According to new research, cognitive or emotional difficulties that occur post-illness are as critical in severity as mild brain trauma. The cause of these cognitive difficulties is not entirely clear, however.
A new study has sought to answer this question, examining whether gut bacteria can cause brain dysfunction in sepsis patients. Other research has previously examined gut bacteria in relation to inflammation of the lungs in sepsis, but no research has connected the bacteria to brain inflammation to date. The new study used mouse participants and brain tissues donated from deceased sepsis patients.

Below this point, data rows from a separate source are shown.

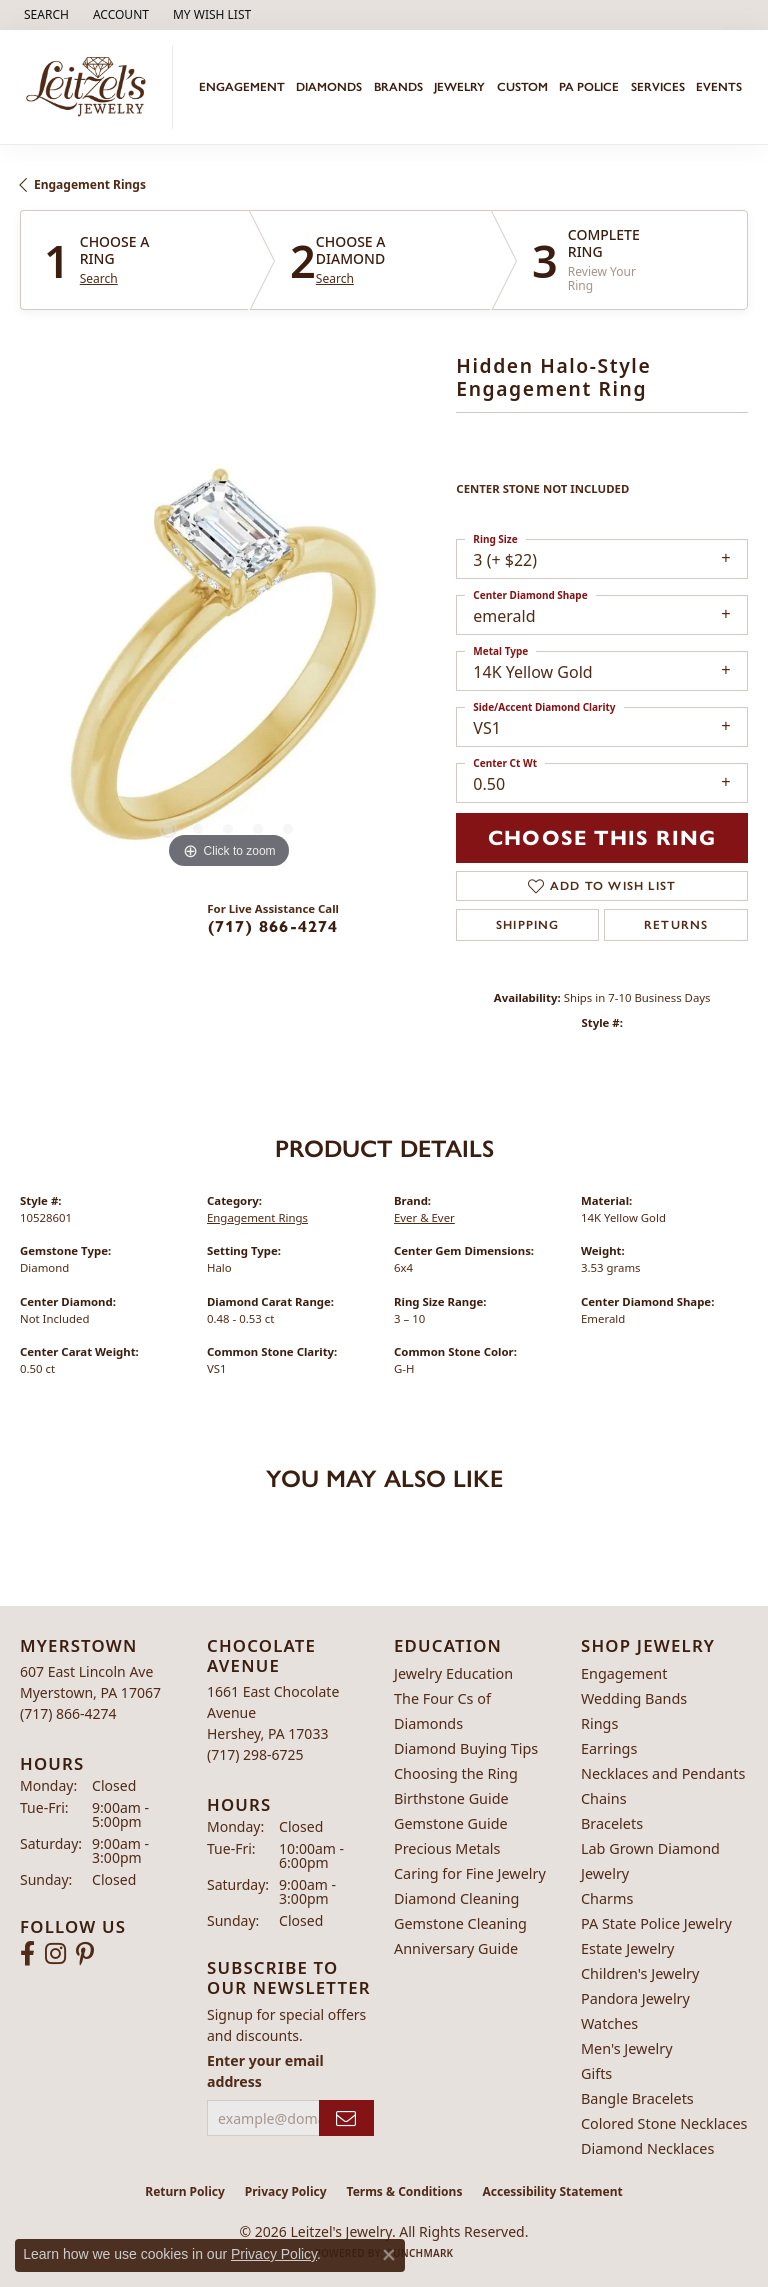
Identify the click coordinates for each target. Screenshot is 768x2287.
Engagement (242, 87)
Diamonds (329, 87)
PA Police (589, 87)
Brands (398, 87)
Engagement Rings (90, 184)
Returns (676, 925)
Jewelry (459, 87)
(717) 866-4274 (273, 926)
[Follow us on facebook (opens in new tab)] (27, 1954)
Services (658, 87)
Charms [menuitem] (607, 1898)
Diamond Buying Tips (466, 1748)
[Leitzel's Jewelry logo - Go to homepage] (91, 87)
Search (99, 279)
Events (719, 87)
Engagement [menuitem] (624, 1673)
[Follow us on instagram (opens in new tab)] (55, 1954)
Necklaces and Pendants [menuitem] (663, 1773)
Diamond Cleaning (456, 1898)
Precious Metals (447, 1848)
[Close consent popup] (389, 2255)
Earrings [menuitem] (609, 1748)
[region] (228, 666)
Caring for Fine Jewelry (470, 1873)
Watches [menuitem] (609, 2023)
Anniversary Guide (456, 1948)
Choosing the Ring (456, 1773)
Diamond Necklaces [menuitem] (647, 2148)
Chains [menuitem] (604, 1798)
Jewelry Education (453, 1673)
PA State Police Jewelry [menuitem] (656, 1923)
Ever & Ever (424, 1217)
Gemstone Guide (451, 1823)
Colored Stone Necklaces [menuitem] (664, 2123)
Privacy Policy (286, 2191)
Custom (522, 87)
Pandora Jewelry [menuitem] (635, 1998)
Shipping (528, 925)
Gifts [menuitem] (596, 2073)
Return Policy (185, 2191)
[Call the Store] (68, 1713)
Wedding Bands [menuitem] (634, 1698)
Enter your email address (265, 2071)
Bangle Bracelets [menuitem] (637, 2098)
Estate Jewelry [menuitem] (627, 1948)
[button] (44, 15)
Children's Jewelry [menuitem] (640, 1973)
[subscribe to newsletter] (346, 2118)
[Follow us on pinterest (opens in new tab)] (85, 1954)
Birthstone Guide (451, 1798)
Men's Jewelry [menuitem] (627, 2048)
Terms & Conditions (405, 2191)
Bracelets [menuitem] (612, 1823)
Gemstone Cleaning (460, 1923)
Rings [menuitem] (599, 1723)
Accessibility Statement (552, 2191)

The mice who survived the sepsis were compared with mice without sepsis as controls —brain tissue of the sepsis patients was compared with brain tissue of patients who passed away from non-infectious causes. The researchers also used gene sequencing to determine which bacteria were present in the tissues.
“The traditional thing to do in a microbiology lab is take a sample and try to grow bacteria from it in the lab under particular conditions and see what you get,” says Benjamin Singer, M.D., Ph.D., an assistant professor of internal medicine at Michigan Medicine.
“We know, though, that there are many bacteria that are important in the gut microbiome but that don’t grow in the traditional methods. We can take a sample and isolate the DNA from it and sequence the 16S rRNA gene. Then we can compare the sequences of those genes to a database of known bacteria and identify many more bacteria in the tissue, instead of relying on what grows in a culture.”
Gut Bacteria Will Resolve Itself within Weeks
The results showed that gut bacteria found in the brain after five days posthumous, but not after 14 days, was related to brain inflammation. Relevant differences were noted in the human tissues as well.
Although the brain is invaded by bacteria after death, lacking the immune system to defend it, the brain tissues from the patients who died from sepsis were distinctly different than brain tissue of a regular brain. These bacteria were also related to neuroinflammation, as found in the mice.
The researchers concluded that sepsis causes bacteria from the gut to travel into the brain, relating to inflammation, but that these bacteria will ultimately resolve themselves within a few weeks. These bacteria do play a role in the cause of continued brain dysfunction after sepsis, however, and may indicate a new area that should be targeted for treatment.